Your child will be prescribed a special liquid feed, which contains all or most of the nutrients he or she needs. Please talk to your dietitian if you would like to know more about it. Some children can also continue to eat regular food by mouth, using the gastrostomy to ‘top up’ their nutrient levels, but this depends on the reasons why the gastrostomy is required.
Going home
Many children having a radiologically inserted gastrostomy are already inpatients at GOSH receiving treatment for their original medical condition. The ward team will teach you how to look after the gastrostomy, prepare feeds for your child and give them. You may be able to return home once you are confident in using the gastrostomy but this greatly depends on your child’s original medical condition. Your child’s doctor will be able to advise you further on this.
Changing device
The initial gastrostomy tube can stay in place for 18 month to two years, but will need to be replaced at this point, as the plastic tubing becomes worn. Please contact us nearer the time to discuss the device change further.

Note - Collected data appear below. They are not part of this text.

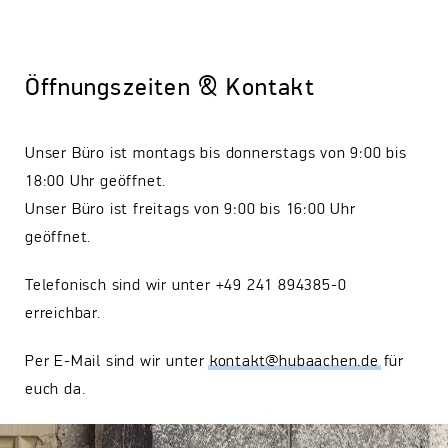
Öffnungszeiten & Kontakt
Unser Büro ist montags bis donnerstags von 9:00 bis
18:00 Uhr geöffnet.
Unser Büro ist freitags von 9:00 bis 16:00 Uhr
geöffnet.
Telefonisch sind wir unter +49 241 894385-0
erreichbar.
Per E-Mail sind wir unter
kontakt@hubaachen.de
für
euch da.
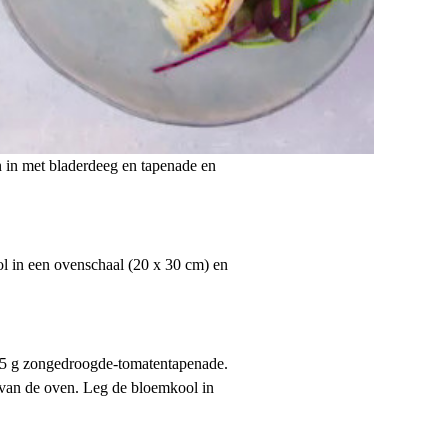
 in met bladerdeeg en tapenade en
l in een ovenschaal (20 x 30 cm) en
45 g zongedroogde-tomatentapenade.
 van de oven. Leg de bloemkool in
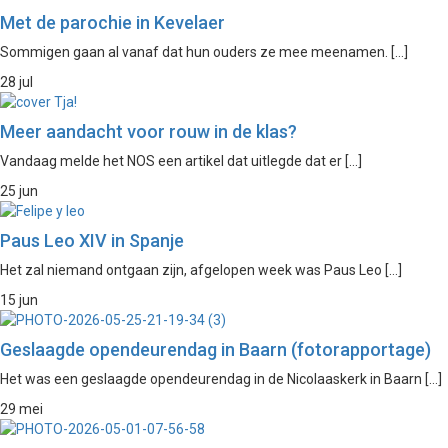
Met de parochie in Kevelaer
Sommigen gaan al vanaf dat hun ouders ze mee meenamen. […]
28 jul
Meer aandacht voor rouw in de klas?
Vandaag melde het NOS een artikel dat uitlegde dat er […]
25 jun
Paus Leo XIV in Spanje
Het zal niemand ontgaan zijn, afgelopen week was Paus Leo […]
15 jun
Geslaagde opendeurendag in Baarn (fotorapportage)
Het was een geslaagde opendeurendag in de Nicolaaskerk in Baarn […]
29 mei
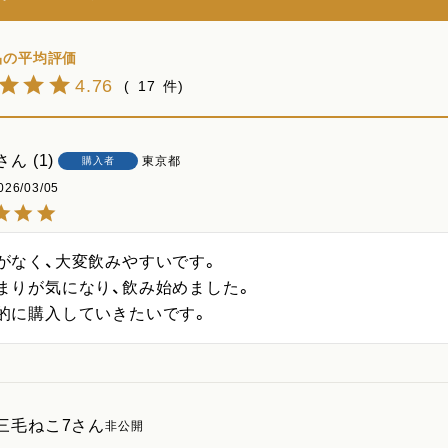
4.76
17
1
東京都
購入者
026/03/05
がなく、大変飲みやすいです。

まりが気になり、飲み始めました。

的に購入していきたいです。
三毛ねこ7
非公開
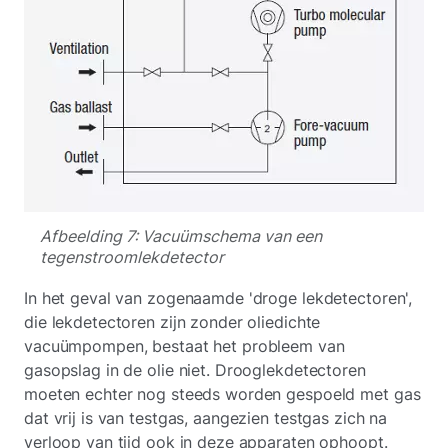
Afbeelding 7: Vacuümschema van een
tegenstroomlekdetector
In het geval van zogenaamde 'droge lekdetectoren',
die lekdetectoren zijn zonder oliedichte
vacuümpompen, bestaat het probleem van
gasopslag in de olie niet. Drooglekdetectoren
moeten echter nog steeds worden gespoeld met gas
dat vrij is van testgas, aangezien testgas zich na
verloop van tijd ook in deze apparaten ophoopt.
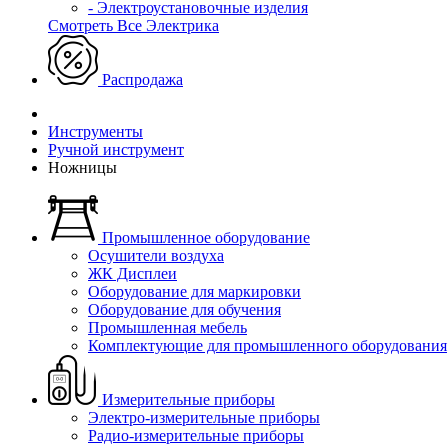
- Электроустановочные изделия
Смотреть Все Электрика
Распродажа
Инструменты
Ручной инструмент
Ножницы
Промышленное оборудование
Осушители воздуха
ЖК Дисплеи
Оборудование для маркировки
Оборудование для обучения
Промышленная мебель
Комплектующие для промышленного оборудования
Измерительные приборы
Электро-измерительные приборы
Радио-измерительные приборы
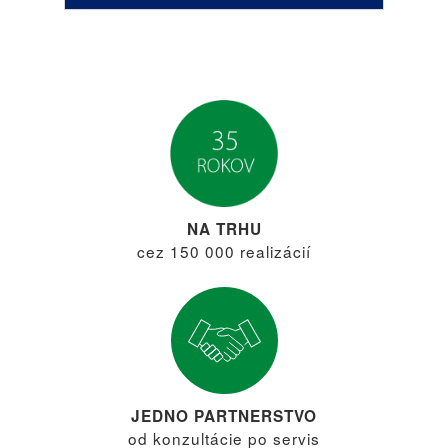
NA TRHU
cez 150 000 realizácií
JEDNO PARTNERSTVO
od konzultácie po servis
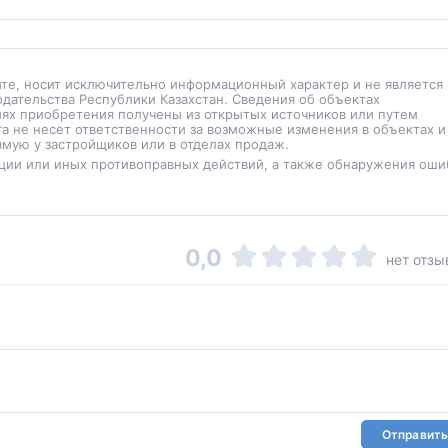
йте, носит исключительно информационный характер и не является
одательства Республики Казахстан. Сведения об объектах
иях приобретения получены из открытых источников или путем
а не несет ответственности за возможные изменения в объектах и
мую у застройщиков или в отделах продаж.
ции или иных противоправных действий, а также обнаружения оши
0,0
нет отзы
Отправить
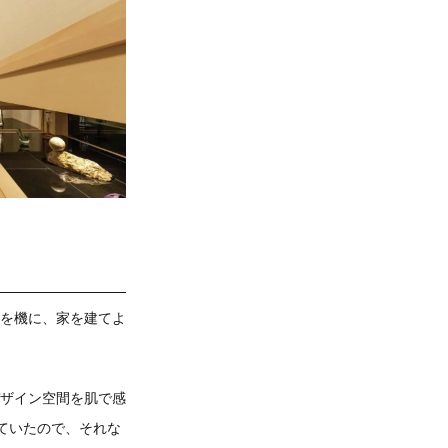
を機に、家を建てよ
ザイン空間を肌で感
ていたので、それな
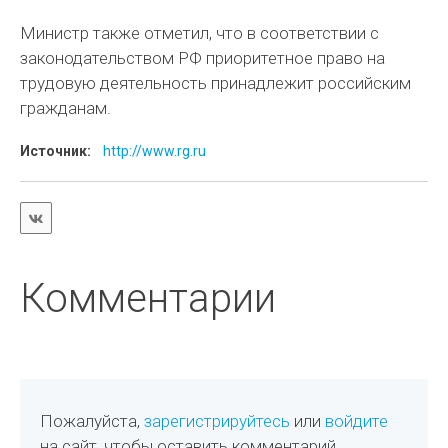
Министр также отметил, что в соответствии с
законодательством РФ приоритетное право на
трудовую деятельность принадлежит российским
гражданам.
Источник:
http://www.rg.ru
Комментарии
Пожалуйста,
зарегистрируйтесь
или
войдите
на сайт, чтобы оставить комментарий.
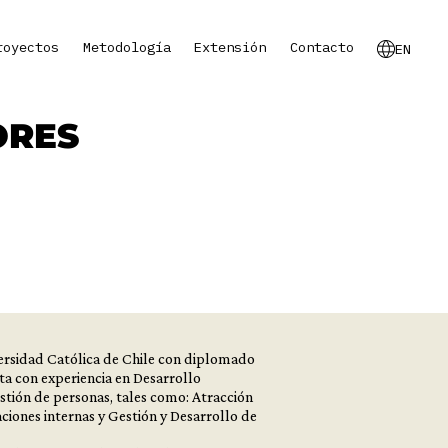
royectos
Metodología
Extensión
Contacto
EN
ORES
versidad Católica de Chile con diplomado
ta con experiencia en Desarrollo
stión de personas, tales como: Atracción
ciones internas y Gestión y Desarrollo de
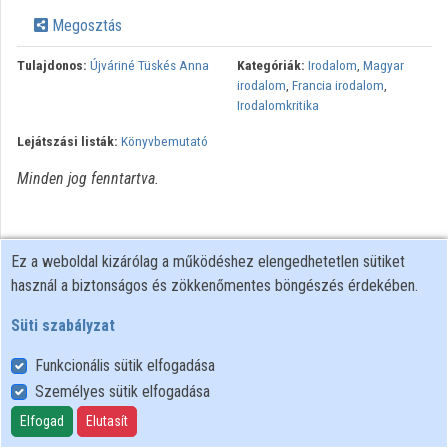
Közreműködők
Megosztás
Tulajdonos:
Újváriné Tüskés Anna
Kategóriák:
Irodalom
,
Magyar
irodalom
,
Francia irodalom
,
Irodalomkritika
Lejátszási listák:
Könyvbemutató
Minden jog fenntartva.
Ez a weboldal kizárólag a működéshez elengedhetetlen sütiket
használ a biztonságos és zökkenőmentes böngészés érdekében.
Süti szabályzat
Funkcionális sütik elfogadása
Személyes sütik elfogadása
Felhasználói szabályzat
Adatkezelési tájékoztató
Elfogad
Elutasít
Süti szabályzat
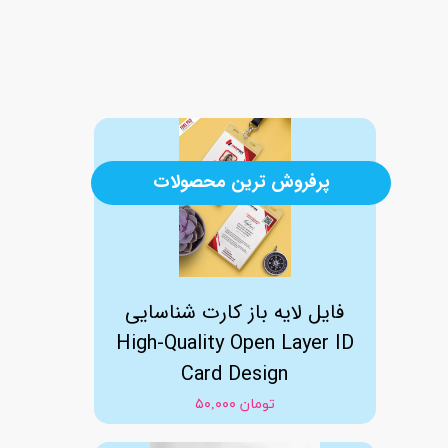
پرفروش ترین محصولات
فایل لایه باز کارت شناسایی
High-Quality Open Layer ID
Card Design
۵۰,۰۰۰ تومان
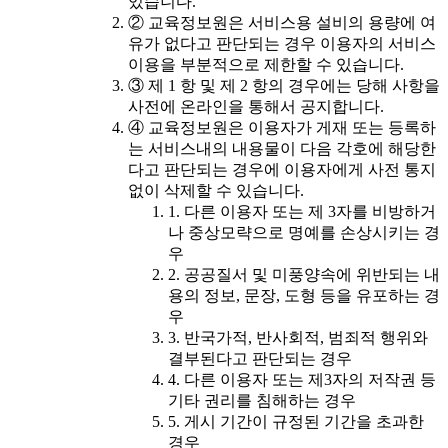
있습니다.
② 교육정보원은 서비스용 설비의 용량에 여
유가 없다고 판단되는 경우 이용자의 서비스
이용을 부분적으로 제한할 수 있습니다.
③ 제 1 항 및 제 2 항의 경우에는 당해 사항을
사전에 온라인을 통해서 공지합니다.
④ 교육정보원은 이용자가 게재 또는 등록하
는 서비스내의 내용물이 다음 각호에 해당한
다고 판단되는 경우에 이용자에게 사전 통지
없이 삭제할 수 있습니다.
1. 다른 이용자 또는 제 3자를 비방하거
나 중상모략으로 명예를 손상시키는 경
우
2. 공공질서 및 미풍양속에 위반되는 내
용의 정보, 문장, 도형 등을 유포하는 경
우
3. 반국가적, 반사회적, 범죄적 행위와
결부된다고 판단되는 경우
4. 다른 이용자 또는 제3자의 저작권 등
기타 권리를 침해하는 경우
5. 게시 기간이 규정된 기간을 초과한
경우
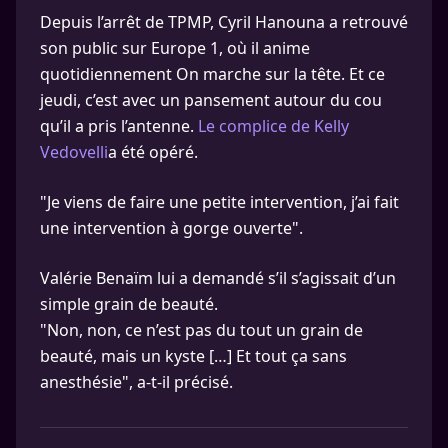
Depuis l’arrêt de TPMP, Cyril Hanouna a retrouvé
son public sur Europe 1, où il anime
quotidiennement On marche sur la tête. Et ce
jeudi, c’est avec un pansement autour du cou
qu’il a pris l’antenne.
Le complice de Kelly
Vedovelli
a été opéré.
"Je viens de faire une petite intervention, j’ai fait
une intervention à gorge ouverte".
Valérie Benaïm lui a demandé s’il s’agissait d’un
simple grain de beauté.
"Non, non, ce n’est pas du tout un grain de
beauté, mais un kyste […] Et tout ça sans
anesthésie", a-t-il précisé.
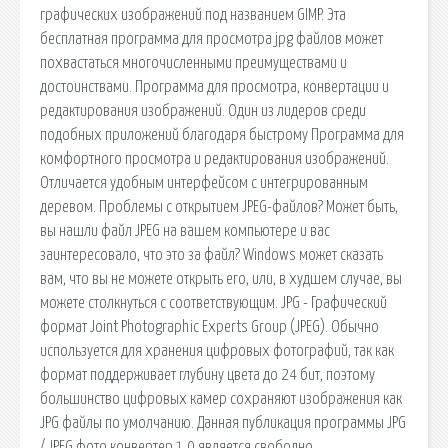
графических изображений под названием GIMP. Эта
бесплатная программа для просмотра jpg файлов может
похвастаться многочисленными преимуществами и
достоинствами. Программа для просмотра, конвертации и
редактирования изображений. Один из лидеров среди
подобных приложений благодаря быстрому Программа для
комфортного просмотра и редактирования изображений.
Отличается удобным интерфейсом с интегрированным
деревом. Проблемы с открытием JPEG-файлов? Может быть,
вы нашли файл JPEG на вашем компьютере и вас
заинтересовало, что это за файл? Windows может сказать
вам, что вы не можете открыть его, или, в худшем случае, вы
можете столкнуться с соответствующим. JPG - Графический
формат Joint Photographic Experts Group (JPEG). Обычно
используется для хранения цифровых фотографий, так как
формат поддерживает глубину цвета до 24 бит, поэтому
большинство цифровых камер сохраняют изображения как
JPG файлы по умолчанию. Данная публикация программы JPG
/ JPEG фото конвертер 1.0 является свободно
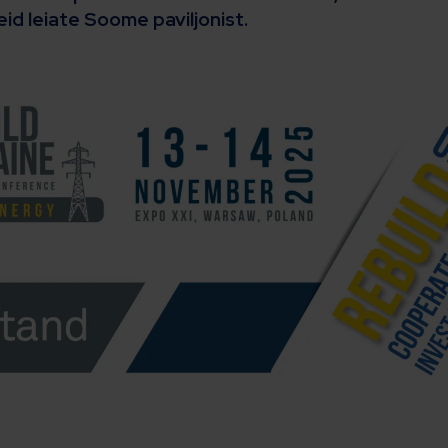
id leiate Soome paviljonist.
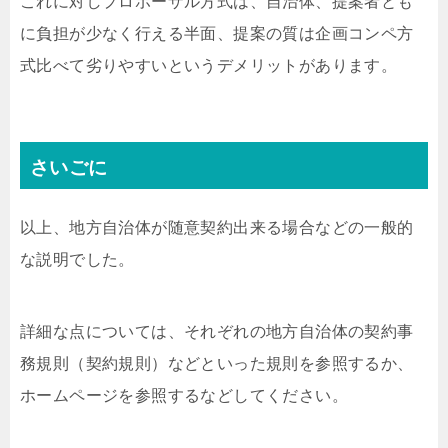
これに対しプロポーザル方式は、自治体、提案者とも
に負担が少なく行える半面、提案の質は企画コンペ方
式比べて劣りやすいというデメリットがあります。
さいごに
以上、地方自治体が随意契約出来る場合などの一般的
な説明でした。
詳細な点については、それぞれの地方自治体の契約事
務規則（契約規則）などといった規則を参照するか、
ホームページを参照するなどしてください。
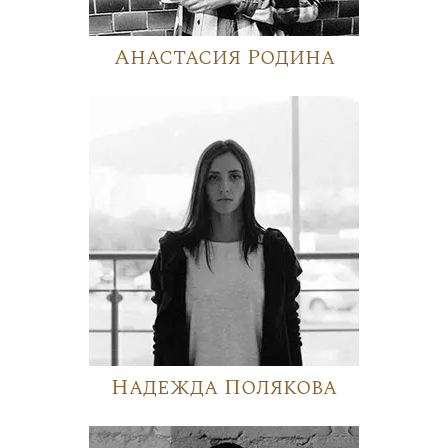
Анастасия Родина
Надежда Полякова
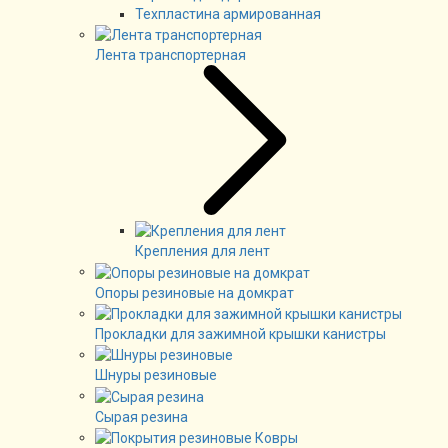
Техпластина армированная
Лента транспортерная
Крепления для лент
Опоры резиновые на домкрат
Прокладки для зажимной крышки канистры
Шнуры резиновые
Сырая резина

When the time comes to change the device, you will have the choice of having the tube replaced with another of the same type or switching to a lowprofile button device (pictured left). The low-profile button device is held in place inside the stomach wall using an inflatable balloon and connector sets are used to give feeds. The original longer device will need to be removed in a short procedure under general anaesthetic and replaced with the button, but once the button is in place, it can be changed or replaced easily without the need for an anaesthetic.